▶ **BRIEF**: If a line in the entries below contains "Poręba", copy it.

▶ **WORKING DATA**:
────────────────

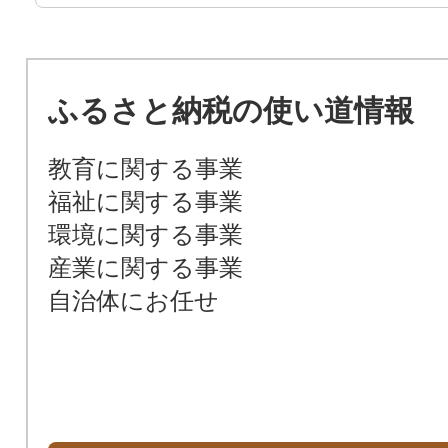
ふるさと納税の使い道情報
教育に関する事業
福祉に関する事業
環境に関する事業
産業に関する事業
自治体にお任せ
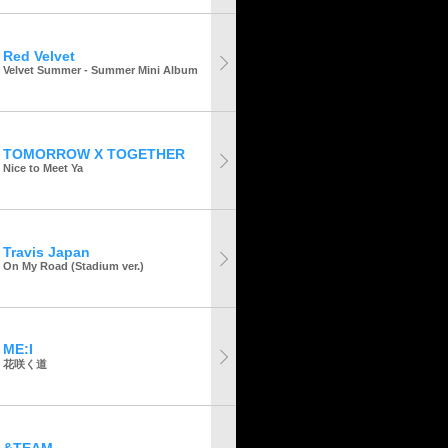
Red Velvet
Velvet Summer - Summer Mini Album
TOMORROW X TOGETHER
Nice to Meet Ya
Travis Japan
On My Road (Stadium ver.)
ME:I
花咲く道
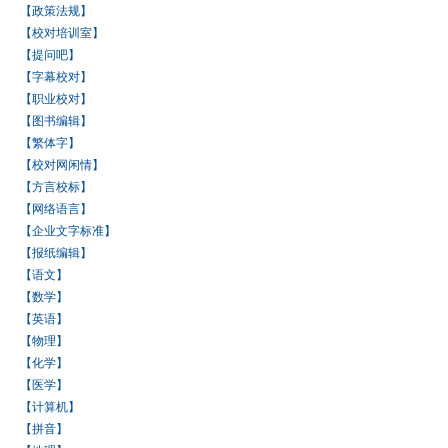
【政策法规】
【校对培训室】
【提问吧】
【字幕校对】
【职业校对】
【图书编辑】
【繁体字】
【校对网闲情】
【方言校标】
【网络语言】
【企业文字标准】
【报纸编辑】
【语文】
【数学】
【英语】
【物理】
【化学】
【医学】
【计算机】
【拼音】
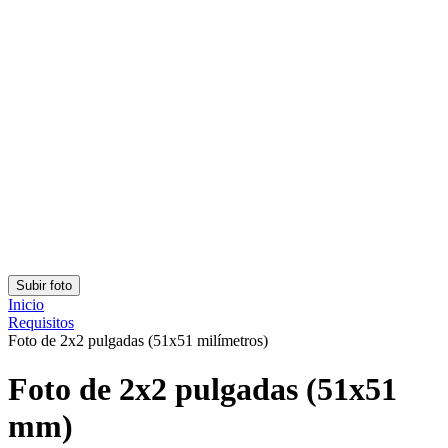
Clasificación: 4.83/5
Número de votos: 160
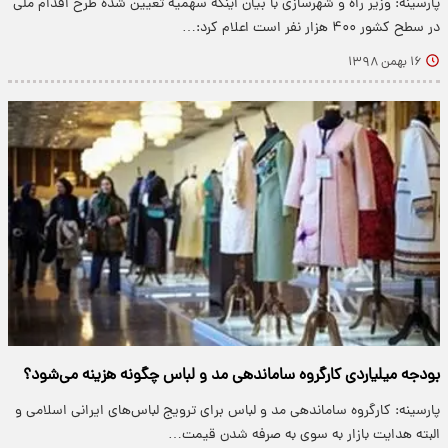
پارسینه: وزیر راه و شهرسازی با بیان اینکه سهمیه تعیین شده طرح اقدام ملی
در سطح کشور ۴۰۰ هزار نفر است اعلام کرد:…
۱۶ بهمن ۱۳۹۸
بودجه میلیاردی کارگروه ساماندهی مد و لباس چگونه هزینه می‌شود؟
پارسینه: کارگروه ساماندهی مد و لباس برای ترویج لباس‌های ایرانی اسلامی و
البته هدایت بازار به سوی به صرفه شدن قیمت…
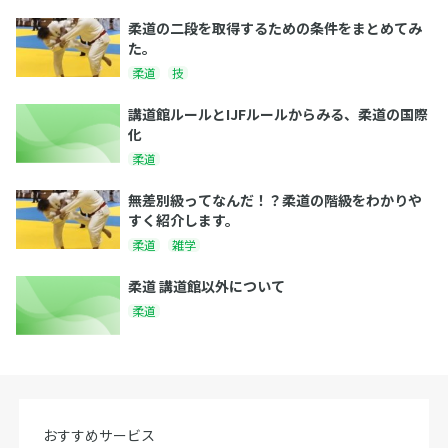
柔道の二段を取得するための条件をまとめてみ
た。
柔道
技
講道館ルールとIJFルールからみる、柔道の国際
化
柔道
無差別級ってなんだ！？柔道の階級をわかりや
すく紹介します。
柔道
雑学
柔道 講道館以外について
柔道
おすすめサービス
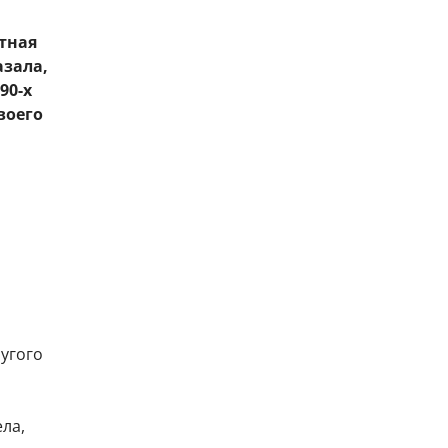
тная
азала,
90-х
воего
ругого
ела,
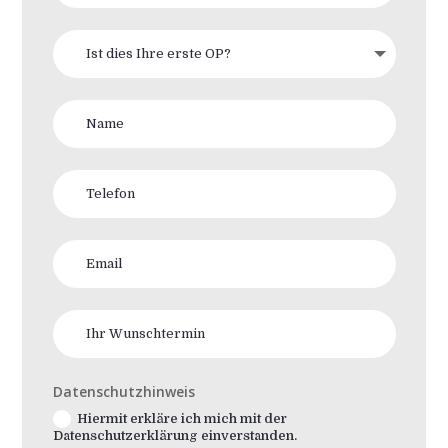
Datenschutzhinweis
Hiermit erkläre ich mich mit der
Datenschutzerklärung einverstanden.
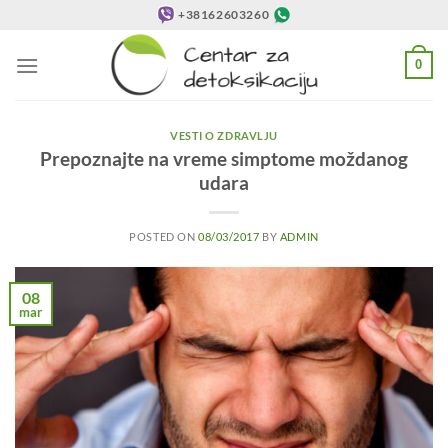
Preskoči
+38162603260
na
sadržaj
0
VESTI O ZDRAVLJU
Prepoznajte na vreme simptome moždanog
udara
POSTED ON
08/03/2017
BY
ADMIN
08
mar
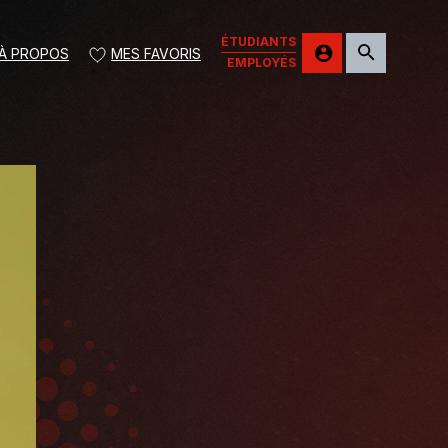
ÉTUDIANTS
À PROPOS
MES FAVORIS
EMPLOYÉS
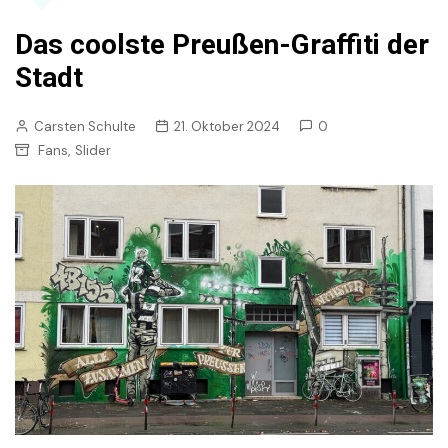
Das coolste Preußen-Graffiti der
Stadt
Carsten Schulte
21. Oktober 2024
0
,
Fans
Slider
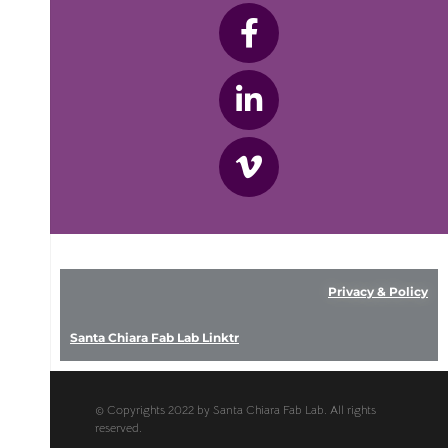
Privacy & Policy
Santa Chiara Fab Lab Linktr
© Copyrights 2022 by Santa Chiara Fab Lab. All rights
reserved.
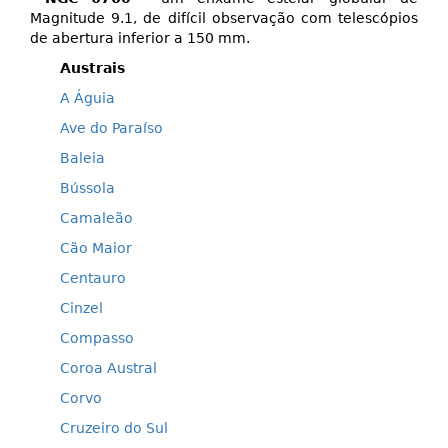
Magnitude 9.1, de difícil observação com telescópios
de abertura inferior a 150 mm.
Austrais
A Águia
Ave do Paraíso
Baleia
Bússola
Camaleão
Cão Maior
Centauro
Cinzel
Compasso
Coroa Austral
Corvo
Cruzeiro do Sul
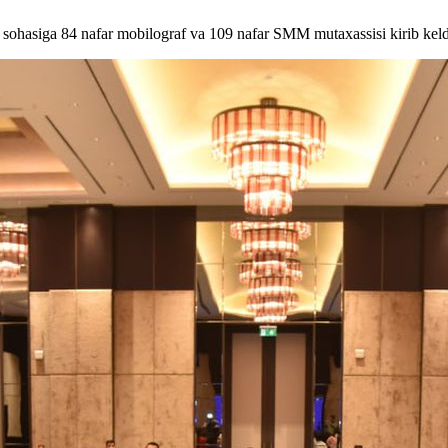
a sohasiga 84 nafar mobilograf va 109 nafar SMM mutaxassisi kirib keld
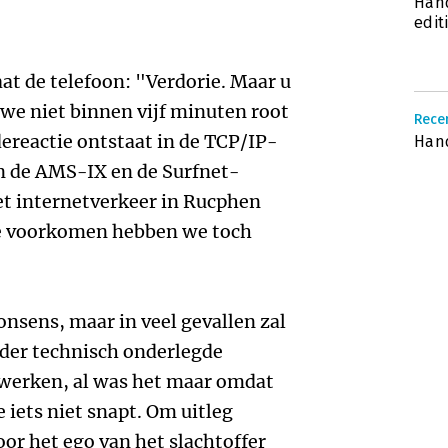
Hand
edit
gaat de telefoon: "Verdorie. Maar u
 we niet binnen vijf minuten root
Recen
adereactie ontstaat in de TCP/IP-
Han
an de AMS-IX en de Surfnet-
et internetverkeer in Rucphen
te voorkomen hebben we toch
nonsens, maar in veel gevallen zal
der technisch onderlegde
werken, al was het maar omdat
 iets niet snapt. Om uitleg
or het ego van het slachtoffer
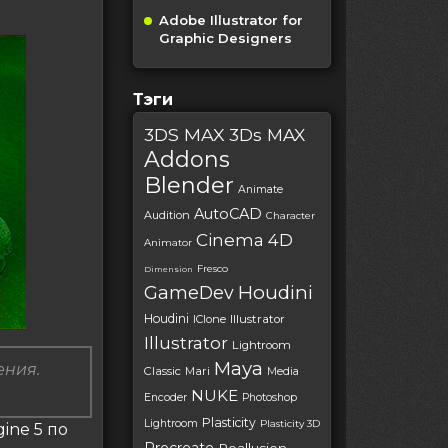
Adobe Illustrator for
Graphic Designers
Тэги
3DS MAX
3Ds MAX
Addons
Blender
Animate
AutoCAD
Audition
Character
Cinema 4D
Animator
Fresco
Dimension
Houdini
GameDev
Houdini
IClone
Illustrator
Illustrator
Lightroom
Maya
ения.
Classic
Mari
Media
NUKE
Encoder
Photoshop
Plasticity
Lightroom
Plasticity 3D
ine 5 по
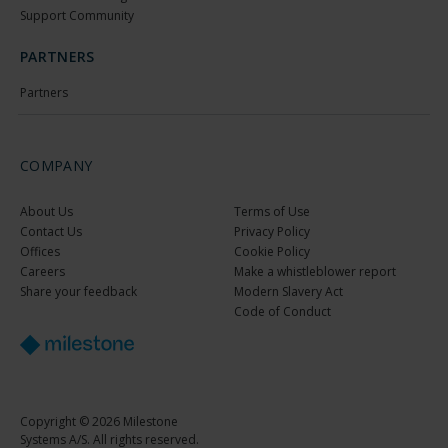
Support Community
PARTNERS
Partners
COMPANY
About Us
Terms of Use
Contact Us
Privacy Policy
Offices
Cookie Policy
Careers
Make a whistleblower report
Share your feedback
Modern Slavery Act
Code of Conduct
Copyright © 2026 Milestone
Systems A/S. All rights reserved.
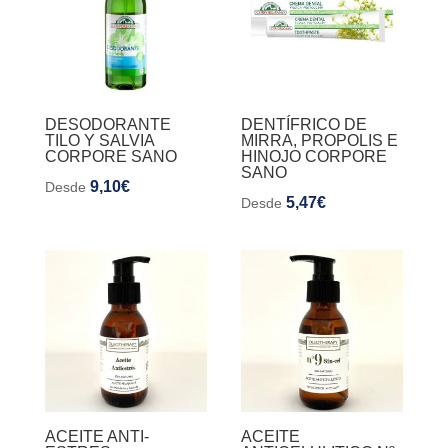
DESODORANTE
DENTÍFRICO DE
TILO Y SALVIA
MIRRA, PROPOLIS E
CORPORE SANO
HINOJO CORPORE
SANO
9,10
€
Desde
5,47
€
Desde
ACEITE ANTI-
ACEITE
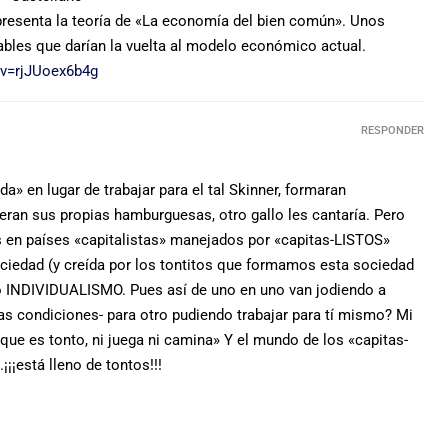
presenta la teoría de «La economía del bien común». Unos
bles que darían la vuelta al modelo económico actual.
?v=rjJUoex6b4g
RESPONDER
a» en lugar de trabajar para el tal Skinner, formaran
eran sus propias hamburguesas, otro gallo les cantaría. Pero
 en países «capitalistas» manejados por «capitas-LISTOS»
saciedad (y creída por los tontitos que formamos esta sociedad
nto INDIVIDUALISMO. Pues así de uno en uno van jodiendo a
las condiciones- para otro pudiendo trabajar para tí mismo? Mi
que es tonto, ni juega ni camina» Y el mundo de los «capitas-
¡¡¡está lleno de tontos!!!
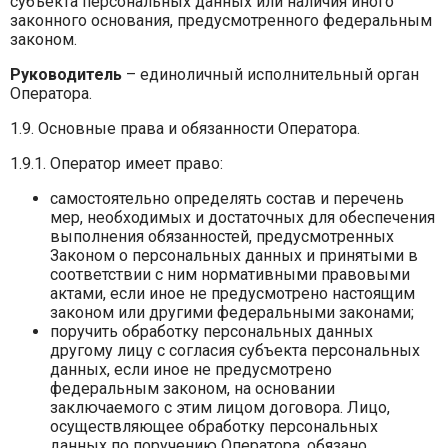
субъекта персональных данных или наличия иного
законного основания, предусмотренного федеральным
законом.
Руководитель
– единоличный исполнительный орган
Оператора.
1.9. Основные права и обязанности Оператора.
1.9.1. Оператор имеет право:
самостоятельно определять состав и перечень
мер, необходимых и достаточных для обеспечения
выполнения обязанностей, предусмотренных
Законом о персональных данных и принятыми в
соответствии с ним нормативными правовыми
актами, если иное не предусмотрено настоящим
законом или другими федеральными законами;
поручить обработку персональных данных
другому лицу с согласия субъекта персональных
данных, если иное не предусмотрено
федеральным законом, на основании
заключаемого с этим лицом договора. Лицо,
осуществляющее обработку персональных
данных по поручению Оператора, обязано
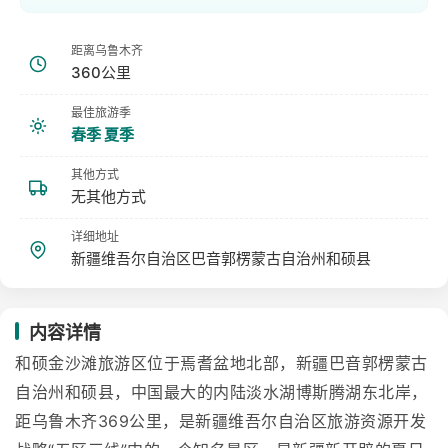
距离乌鲁木齐
360公里
最佳旅游季
春季 夏季
其他方式
无其他方式
详细地址
新疆维吾尔自治区巴音郭楞蒙古自治州和硕县
内容详情
和硕金沙滩旅游区位于焉耆盆地北部，新疆巴音郭楞蒙古
自治州和硕县，中国最大的内陆淡水湖博斯腾湖东北岸，
距乌鲁木齐369公里，是新疆维吾尔自治区旅游资源开发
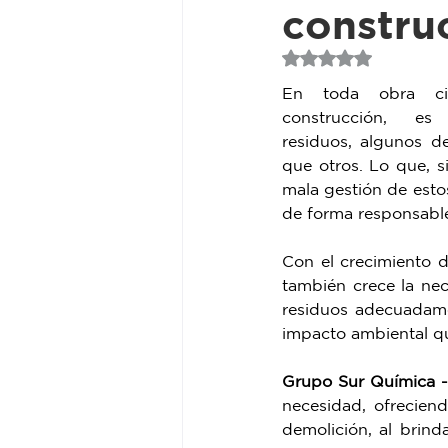
constru
Innovación y sostenibilidad
Obtuvo NaN de 5 estr
En toda obra civ
construcción, es 
residuos, algunos de
que otros. Lo que, si
mala gestión de esto
de forma responsabl
Con el crecimiento de
también crece la nec
residuos adecuadame
impacto ambiental q
Grupo Sur Química 
necesidad, ofrecien
demolición, al brind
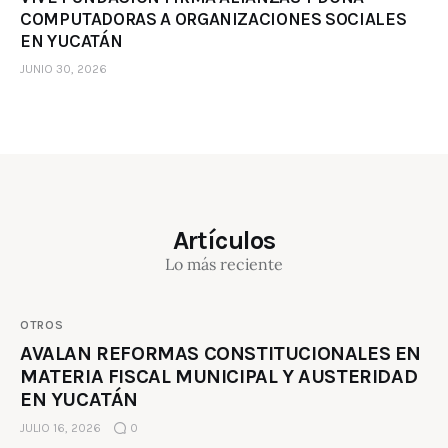
COMPUTADORAS A ORGANIZACIONES SOCIALES
EN YUCATÁN
JUNIO 30, 2026
Artículos
Lo más reciente
OTROS
AVALAN REFORMAS CONSTITUCIONALES EN
MATERIA FISCAL MUNICIPAL Y AUSTERIDAD
EN YUCATÁN
JULIO 16, 2026
0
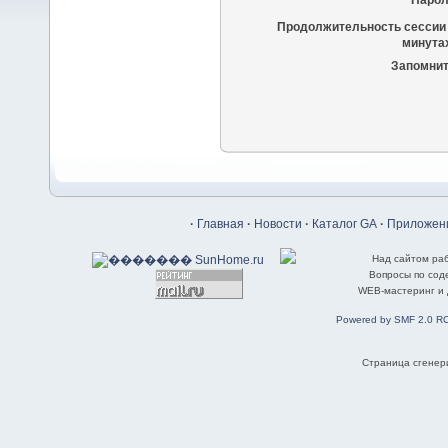
Парол
Продолжительность сессии 
минутах
Запомнит
·
Главная
·
Новости
·
Каталог GA
·
Приложени
Над сайтом ра
Вопросы по со
WEB-мастеринг и
Powered by SMF 2.0 R
Страница сгенери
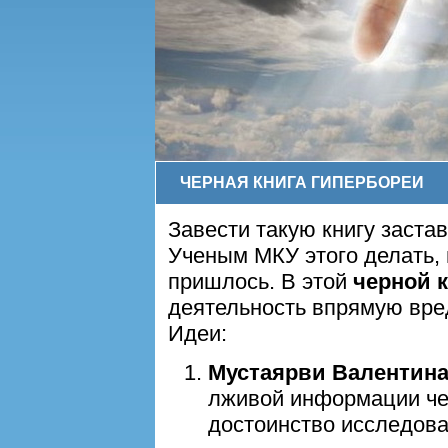
ЧЕРНАЯ КНИГА ГИПЕРБОРЕИ
Завести такую книгу заста
Ученым МКУ этого делать, 
пришлось. В этой
черной 
деятельность впрямую вре
Идеи:
Мустаярви Валентин
лживой информации че
достоинство исследова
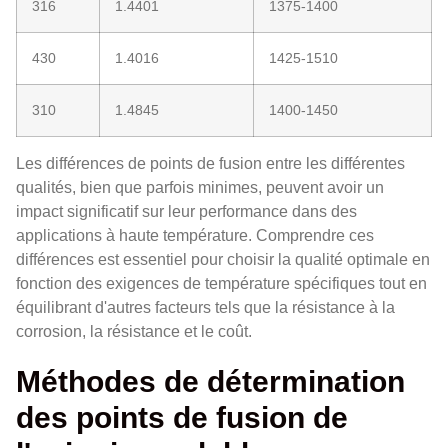
316
1.4401
1375-1400
430
1.4016
1425-1510
310
1.4845
1400-1450
Les différences de points de fusion entre les différentes
qualités, bien que parfois minimes, peuvent avoir un
impact significatif sur leur performance dans des
applications à haute température. Comprendre ces
différences est essentiel pour choisir la qualité optimale en
fonction des exigences de température spécifiques tout en
équilibrant d'autres facteurs tels que la résistance à la
corrosion, la résistance et le coût.
Méthodes de détermination
des points de fusion de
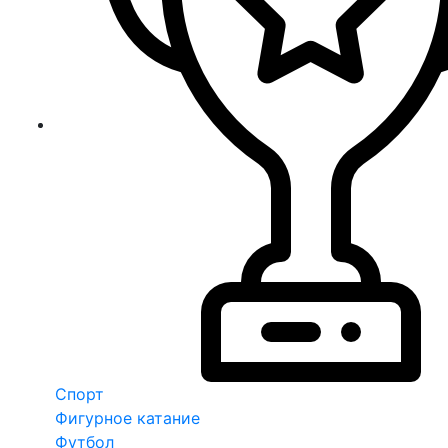
Спорт
Фигурное катание
Футбол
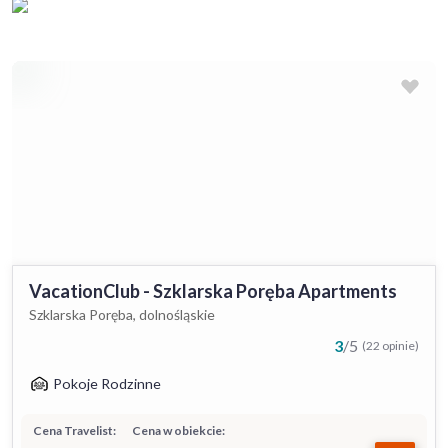
VacationClub - Szklarska Poręba Apartments
Szklarska Poręba, dolnośląskie
3
/
5
(22 opinie)
Pokoje Rodzinne
Cena Travelist:
Cena w obiekcie:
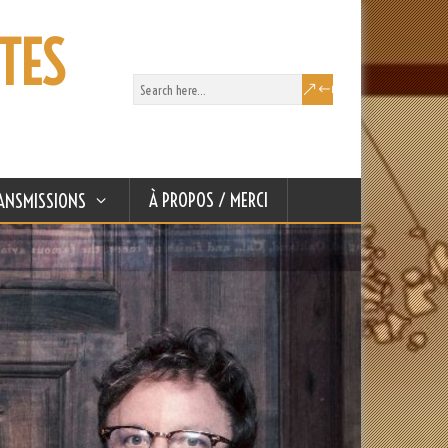
TES
À PROPOS / MERCI
ANSMISSIONS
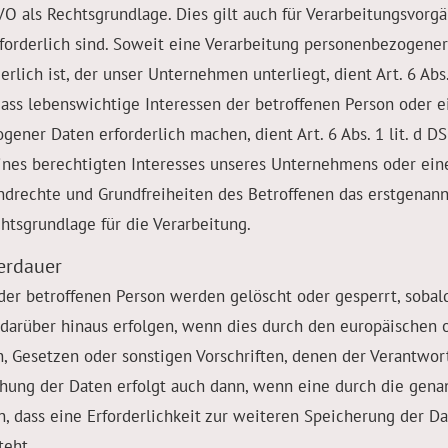
DSGVO als Rechtsgrundlage. Dies gilt auch für Verarbeitungsvor
orderlich sind. Soweit eine Verarbeitung personenbezogener 
erlich ist, der unser Unternehmen unterliegt, dient Art. 6 Abs.
dass lebenswichtige Interessen der betroffenen Person oder 
ener Daten erforderlich machen, dient Art. 6 Abs. 1 lit. d D
ines berechtigten Interesses unseres Unternehmens oder eine
drechte und Grundfreiheiten des Betroffenen das erstgenannt
echtsgrundlage für die Verarbeitung.
erdauer
er betroffenen Person werden gelöscht oder gesperrt, sobal
n darüber hinaus erfolgen, wenn dies durch den europäischen 
, Gesetzen oder sonstigen Vorschriften, denen der Verantwort
chung der Daten erfolgt auch dann, wenn eine durch die gen
nn, dass eine Erforderlichkeit zur weiteren Speicherung der D
teht.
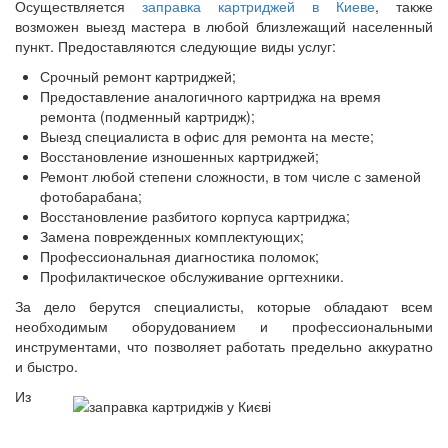
Осуществляется
заправка картриджей в Киеве
, также
возможен выезд мастера в любой близлежащий населенный
пункт. Предоставляются следующие виды услуг:
Срочный ремонт картриджей;
Предоставление аналогичного картриджа на время
ремонта (подменный картридж);
Выезд специалиста в офис для ремонта на месте;
Восстановление изношенных картриджей;
Ремонт любой степени сложности, в том числе с заменой
фотобарабана;
Восстановление разбитого корпуса картриджа;
Замена поврежденных комплектующих;
Профессиональная диагностика поломок;
Профилактическое обслуживание оргтехники.
За дело берутся специалисты, которые обладают всем
необходимым оборудованием и профессиональными
инструментами, что позволяет работать предельно аккуратно
и быстро.
Из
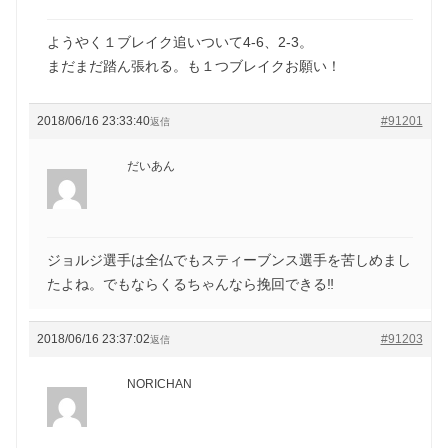
ようやく１ブレイク追いついて4-6、2-3。
まだまだ踏ん張れる。も１つブレイクお願い！
2018/06/16 23:33:40
#91201
返信
だいあん
ジョルジ選手は全仏でもスティーブンス選手を苦しめまし
たよね。でもならくるちゃんなら挽回できる‼️
2018/06/16 23:37:02
#91203
返信
NORICHAN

────────────────

▶ **EXERCISE RESPONSE**:
VacationClub - Szklarska Poręba Apartments
Szklarska Poręba, dolnośląskie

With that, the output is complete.